Page images and extracted text
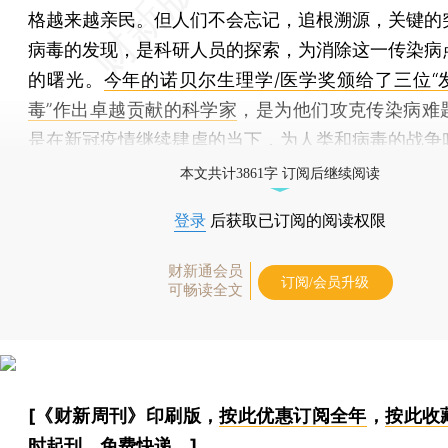
格越来越亲民。但人们不会忘记，追根溯源，关键的
病毒的发现，是科研人员的探索，为消除这一传染病
的曙光。
今年的诺贝尔生理学/医学奖颁给了三位“
毒”作出卓越贡献的科学家
，是为他们攻克传染病难
是在新冠疫情继续肆虐的当下，为人类和病毒的战争
本文共计3861字 订阅后继续阅读
登录
后获取已订阅的阅读权限
财新通会员
订阅/会员升级
可畅读全文
[《财新周刊》印刷版，
按此优惠订阅全年
，
按此收
时起刊，免费快递。]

◆ **To do**: The entries must be repeated exactly. Leave the images out.

◆ **Response area**:
格越来越亲民。但人们不会忘记，追根溯源，关键的
病毒的发现，是科研人员的探索，为消除这一传染病
的曙光。
今年的诺贝尔生理学/医学奖颁给了三位“
毒”作出卓越贡献的科学家
，是为他们攻克传染病难
是在新冠疫情继续肆虐的当下，为人类和病毒的战争
本文共计3861字 订阅后继续阅读
登录
后获取已订阅的阅读权限
财新通会员
订阅/会员升级
可畅读全文
[《财新周刊》印刷版，
按此优惠订阅全年
，
按此收
时起刊，免费快递。]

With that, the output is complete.